The thumbnails are still there, so what gives? The failing Cucumber scenario is currently defined as:
Then /^the prominently displayed meals should include a thumbnail image$/ do
response.should have_selector("img", :count => 10)
end
Ah, rather than verifying that there are 10 meal thumbnail images, I am trying to verify that there are 10 images on the entire homepage. The addition of the site logo has upped the number of images on the homepage to 11. A CSS selector can provide the necessary context to only check meal thumbnails:
Then /^the prominently displayed meals should include a thumbnail image$/ do
response.should have_selector(".meals img", :count => 10)
end
The additional context in the scenario step gets it passing, so now I can try defining the click-the-logo step:
When /^I click the site logo$/ do
click_link "/"
end
That link is now on the page, thanks to the newly added layout, so this step is passing.

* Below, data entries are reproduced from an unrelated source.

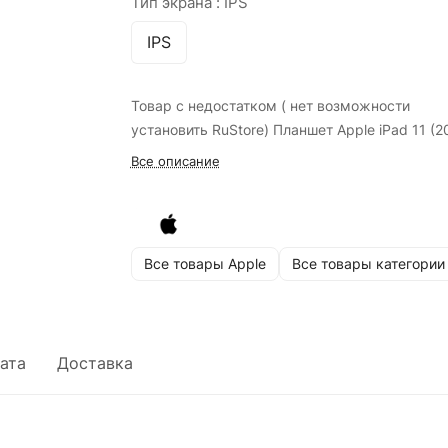
Тип экрана :
IPS
IPS
Товар с недостатком ( нет возможности
установить RuStore) Планшет Apple iPad 11 (2
Все описание
Все товары Apple
Все товары категории
ата
Доставка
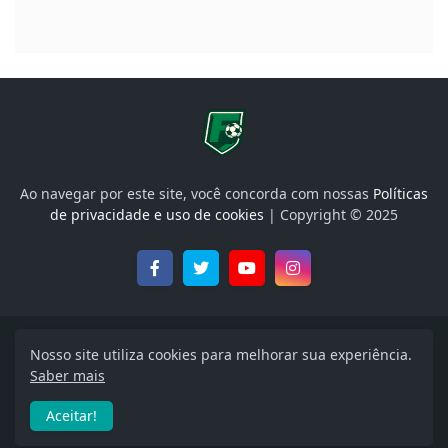
Ao navegar por este site, você concorda com nossas
Políticas
de privacidade e uso de cookies
| Copyright © 2025
Onde Assistir, Libertadores, Brasileirão e muito mais
Nosso site utiliza cookies para melhorar sua experiência.
Saber mais
Início
Política de Privacidade
Termos de uso
Aceitar!
Quem Somos
Entre em contato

The next step is simply verifying that the user is back on the homepage after clicking the site logo. At this point, the distinguishing characteristic of the homepage is the inclusion of 10 meal summaries. So I use that to verify this step:
Then /^I should see the homepage$/ do
response.should have_selector(".meals h2", :count => 10)
end
Now that the user has gone from homepage to meal, to recipe, and back to the homepage, the next step is clicking on the recipe text under the 6th meal on the homepage. The primary reason for choosing the 6th meal/recipe was that this was the first that was vegetarian (the first 5 were Italian). Subsequent steps will verify that it behaves like vegetarian recipes should (i.e. the vegetarian category link is highlighted).

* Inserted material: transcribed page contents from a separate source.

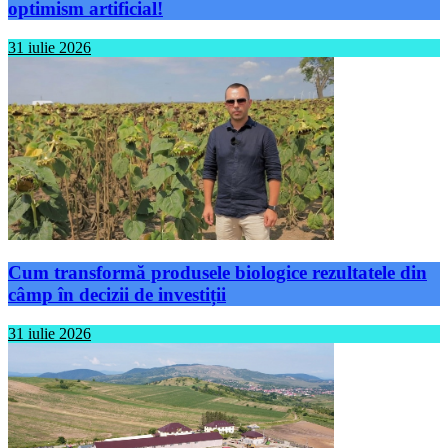
optimism artificial!
31 iulie 2026
Cum transformă produsele biologice rezultatele din
câmp în decizii de investiții
31 iulie 2026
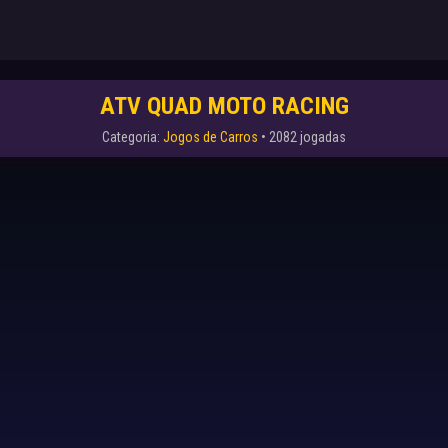
ATV QUAD MOTO RACING
Categoria:
Jogos de Carros
• 2082 jogadas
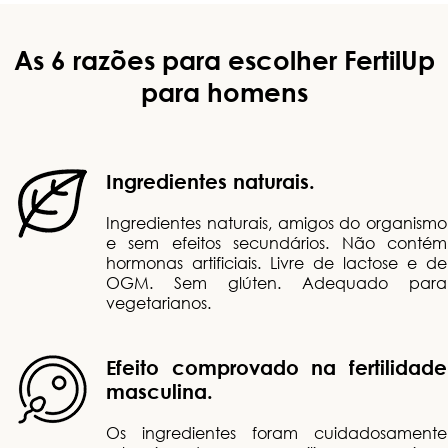
As 6 razões para escolher FertilUp
para homens
Ingredientes naturais.
Ingredientes naturais, amigos do organismo
e sem efeitos secundários. Não contém
hormonas artificiais. Livre de lactose e de
OGM. Sem glúten. Adequado para
vegetarianos.
Efeito comprovado na fertilidade
masculina.
Os ingredientes foram cuidadosamente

In this scenario, each meal has exactly one menu item—a recipe created just for that meal. Recipe names follow an obvious convention such that the recipe for the 6th meal should be named "Recipe for Meal 5" (meal indexes start at zero). The user should be able to click on the 6th recipe by clicking that text:
When /^I click the recipe link under the 6th meal$/ do
click_link "Recipe for Meal 5"
end
The second to last step in this scenario—verifying that the user is now on the recipe page—was already defined. After a small tweak to ensure that it applies for all recipes, I am onto the final step in this scenario, verifying that the vegetarian category is highlighted on this recipe page.

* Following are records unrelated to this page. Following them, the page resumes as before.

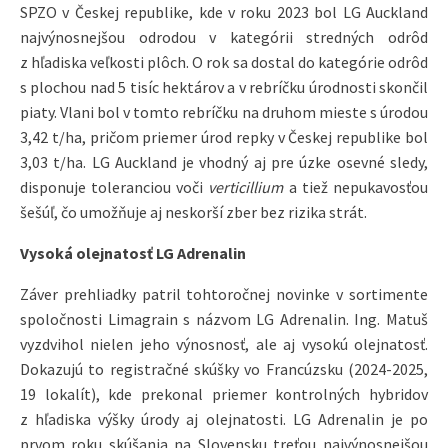
SPZO v Českej republike, kde v roku 2023 bol LG Auckland
najvýnosnejšou odrodou v kategórii stredných odrôd
z hľadiska veľkosti plôch. O rok sa dostal do kategórie odrôd
s plochou nad 5 tisíc hektárov a v rebríčku úrodnosti skončil
piaty. Vlani bol v tomto rebríčku na druhom mieste s úrodou
3,42 t/ha, pričom priemer úrod repky v Českej republike bol
3,03 t/ha. LG Auckland je vhodný aj pre úzke osevné sledy,
disponuje toleranciou voči
verticillium
a tiež nepukavosťou
šešúľ, čo umožňuje aj neskorší zber bez rizika strát.
Vysoká olejnatosť LG Adrenalin
Záver prehliadky patril tohtoročnej novinke v sortimente
spoločnosti Limagrain s názvom LG Adrenalin. Ing. Matuš
vyzdvihol nielen jeho výnosnosť, ale aj vysokú olejnatosť.
Dokazujú to registračné skúšky vo Francúzsku (2024-2025,
19 lokalít), kde prekonal priemer kontrolných hybridov
z hľadiska výšky úrody aj olejnatosti. LG Adrenalin je po
prvom roku skúšania na Slovensku treťou najvýnosnejšou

For a previous recipe, I defined a should-have-the-italian-category scenario step:
Then /^the Italian category should be highlighted$/ do
response.should have_selector("a",
:class => "active",
:content => "Italian")
end
A quick Regexp rewrite will get that step working for both Italian and vegetarian recipes:
Then /^the (\w+) category should be highlighted$/ do |category|
response.should have_selector("a",
:class => "active",
:content => category)
end
And, with that, I am all done with another scenario:



(commit)

With the entire scenario green, I will likely spend some time refactoring before moving onto the next scenario. Tomorrow.